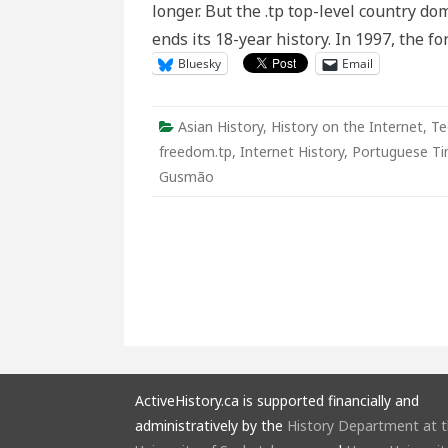
longer. But the .tp top-level country dom
In
memori
ends its 18-year history. In 1997, the 
Bluesky
Email
Asian History
,
History on the Internet
,
Te
freedom.tp
,
Internet History
,
Portuguese Ti
Gusmão
ActiveHistory.ca is supported financially and
administratively by the
History Department at 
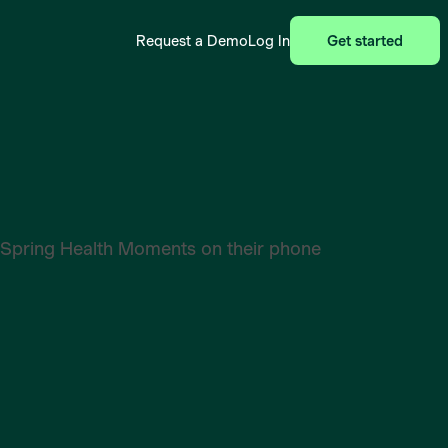
Request a Demo
Log In
Get started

..........

EXERCISE GOAL:
None of the pictures should appear; the rest of the entries must be reproduced exactly.

TASK RESULT:
longer. But the .tp top-level country dom
In
memori
ends its 18-year history. In 1997, the 
Bluesky
Email
Asian History
,
History on the Internet
,
Te
freedom.tp
,
Internet History
,
Portuguese Ti
Gusmão
ActiveHistory.ca is supported financially and
administratively by the
History Department at 
Request a Demo
Log In
Get started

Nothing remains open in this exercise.